HOW TO COMPLETE THIS TASK: Search the entries below for "help". Report each line where it occurs.

GIVEN RECORDS:
════

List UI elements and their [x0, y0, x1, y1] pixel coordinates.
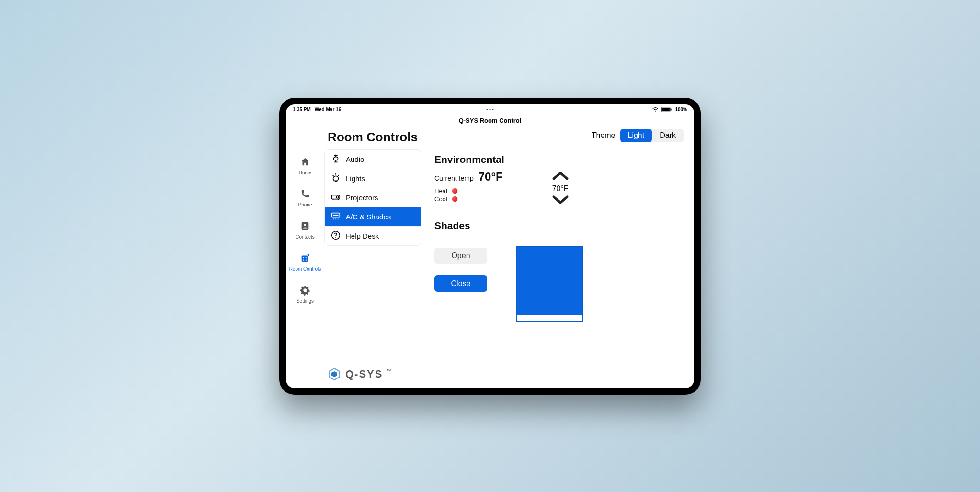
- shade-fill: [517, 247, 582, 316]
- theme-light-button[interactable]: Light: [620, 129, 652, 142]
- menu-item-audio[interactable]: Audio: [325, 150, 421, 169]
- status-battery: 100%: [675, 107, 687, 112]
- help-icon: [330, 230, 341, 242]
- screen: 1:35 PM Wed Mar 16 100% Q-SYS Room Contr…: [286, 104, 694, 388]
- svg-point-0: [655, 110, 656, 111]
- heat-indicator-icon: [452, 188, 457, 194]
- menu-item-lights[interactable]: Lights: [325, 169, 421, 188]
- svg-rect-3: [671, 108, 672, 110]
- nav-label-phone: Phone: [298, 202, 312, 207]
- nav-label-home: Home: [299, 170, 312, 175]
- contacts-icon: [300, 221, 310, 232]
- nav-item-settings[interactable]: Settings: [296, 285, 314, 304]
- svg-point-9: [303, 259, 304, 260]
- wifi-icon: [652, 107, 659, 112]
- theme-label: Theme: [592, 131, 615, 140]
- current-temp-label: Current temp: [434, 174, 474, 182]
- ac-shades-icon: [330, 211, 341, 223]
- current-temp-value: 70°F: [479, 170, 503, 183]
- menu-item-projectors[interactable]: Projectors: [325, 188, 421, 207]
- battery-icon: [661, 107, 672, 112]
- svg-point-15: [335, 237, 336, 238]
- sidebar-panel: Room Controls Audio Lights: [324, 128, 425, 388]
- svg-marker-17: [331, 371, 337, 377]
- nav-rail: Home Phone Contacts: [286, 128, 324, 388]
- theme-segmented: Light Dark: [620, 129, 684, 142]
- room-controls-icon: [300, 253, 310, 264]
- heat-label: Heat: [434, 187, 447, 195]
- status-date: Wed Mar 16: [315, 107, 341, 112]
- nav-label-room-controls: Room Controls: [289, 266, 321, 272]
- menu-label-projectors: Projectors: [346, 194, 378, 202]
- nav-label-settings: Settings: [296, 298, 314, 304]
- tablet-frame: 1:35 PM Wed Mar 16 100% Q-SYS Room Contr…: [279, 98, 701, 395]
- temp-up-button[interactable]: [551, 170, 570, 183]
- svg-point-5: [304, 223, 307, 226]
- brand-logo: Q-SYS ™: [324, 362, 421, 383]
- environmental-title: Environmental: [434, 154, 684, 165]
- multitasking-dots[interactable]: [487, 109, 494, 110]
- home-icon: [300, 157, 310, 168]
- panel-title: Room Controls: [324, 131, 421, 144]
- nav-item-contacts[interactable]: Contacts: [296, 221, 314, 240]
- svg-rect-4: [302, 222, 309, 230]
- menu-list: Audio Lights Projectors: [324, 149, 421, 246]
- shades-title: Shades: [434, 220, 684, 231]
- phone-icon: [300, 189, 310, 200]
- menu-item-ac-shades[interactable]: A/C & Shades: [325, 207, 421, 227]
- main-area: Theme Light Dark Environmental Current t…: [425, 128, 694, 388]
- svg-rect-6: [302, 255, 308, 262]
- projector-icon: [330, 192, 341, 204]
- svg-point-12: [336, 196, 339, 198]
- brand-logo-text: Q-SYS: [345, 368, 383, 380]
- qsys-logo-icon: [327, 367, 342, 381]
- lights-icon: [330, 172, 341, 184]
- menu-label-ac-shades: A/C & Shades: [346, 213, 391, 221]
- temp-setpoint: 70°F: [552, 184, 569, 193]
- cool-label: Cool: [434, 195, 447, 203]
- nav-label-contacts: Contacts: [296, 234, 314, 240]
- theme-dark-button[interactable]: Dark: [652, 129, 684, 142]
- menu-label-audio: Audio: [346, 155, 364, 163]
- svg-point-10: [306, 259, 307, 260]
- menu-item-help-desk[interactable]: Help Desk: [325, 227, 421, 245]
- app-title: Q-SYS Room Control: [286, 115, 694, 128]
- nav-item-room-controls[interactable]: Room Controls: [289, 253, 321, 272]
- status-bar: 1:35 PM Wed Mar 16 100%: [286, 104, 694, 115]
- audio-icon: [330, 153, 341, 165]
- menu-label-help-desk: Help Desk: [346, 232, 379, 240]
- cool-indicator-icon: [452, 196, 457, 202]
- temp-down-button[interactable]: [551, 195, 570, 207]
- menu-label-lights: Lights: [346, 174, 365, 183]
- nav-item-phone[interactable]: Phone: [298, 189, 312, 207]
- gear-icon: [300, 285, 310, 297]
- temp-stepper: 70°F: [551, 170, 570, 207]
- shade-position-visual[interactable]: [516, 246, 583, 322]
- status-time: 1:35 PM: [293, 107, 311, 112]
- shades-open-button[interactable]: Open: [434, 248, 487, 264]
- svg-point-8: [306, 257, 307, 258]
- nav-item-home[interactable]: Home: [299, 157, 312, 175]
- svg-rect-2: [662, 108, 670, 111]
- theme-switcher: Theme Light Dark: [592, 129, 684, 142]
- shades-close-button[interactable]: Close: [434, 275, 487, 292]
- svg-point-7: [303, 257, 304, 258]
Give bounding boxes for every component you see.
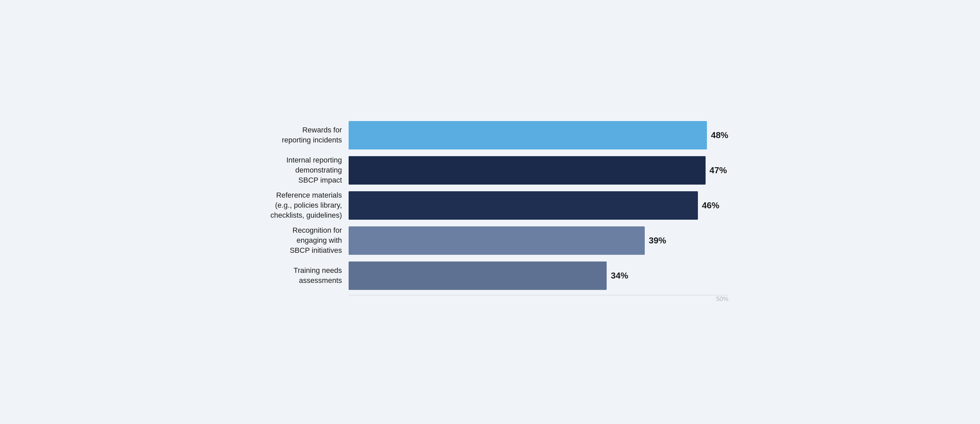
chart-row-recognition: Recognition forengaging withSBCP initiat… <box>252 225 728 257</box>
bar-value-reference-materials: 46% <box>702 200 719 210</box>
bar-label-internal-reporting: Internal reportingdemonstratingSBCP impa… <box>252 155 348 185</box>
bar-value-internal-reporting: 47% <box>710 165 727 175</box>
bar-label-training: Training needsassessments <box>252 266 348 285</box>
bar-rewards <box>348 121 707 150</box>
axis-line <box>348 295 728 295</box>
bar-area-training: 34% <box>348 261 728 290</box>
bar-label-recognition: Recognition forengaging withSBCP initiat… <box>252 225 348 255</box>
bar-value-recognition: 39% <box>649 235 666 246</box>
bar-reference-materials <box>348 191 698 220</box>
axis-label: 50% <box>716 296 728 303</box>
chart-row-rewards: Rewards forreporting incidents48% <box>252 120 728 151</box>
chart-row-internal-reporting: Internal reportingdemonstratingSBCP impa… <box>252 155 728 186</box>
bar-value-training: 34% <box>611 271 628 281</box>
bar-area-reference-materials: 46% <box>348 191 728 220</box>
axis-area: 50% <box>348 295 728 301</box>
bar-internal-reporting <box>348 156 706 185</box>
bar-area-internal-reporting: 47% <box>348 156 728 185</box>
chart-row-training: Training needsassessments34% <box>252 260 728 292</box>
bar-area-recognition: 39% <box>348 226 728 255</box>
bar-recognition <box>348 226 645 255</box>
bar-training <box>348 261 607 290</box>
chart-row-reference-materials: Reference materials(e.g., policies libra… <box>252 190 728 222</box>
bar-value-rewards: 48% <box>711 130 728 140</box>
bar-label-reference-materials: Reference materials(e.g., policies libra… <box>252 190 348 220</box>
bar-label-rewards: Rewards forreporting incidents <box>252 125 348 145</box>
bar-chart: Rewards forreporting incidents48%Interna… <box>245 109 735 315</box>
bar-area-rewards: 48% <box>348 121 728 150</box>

════

PROBLEM SOLUTION:
- help-icon: [330, 230, 341, 242]
- menu-item-help-desk[interactable]: Help Desk: [325, 227, 421, 245]
- menu-label-help-desk: Help Desk: [346, 232, 379, 240]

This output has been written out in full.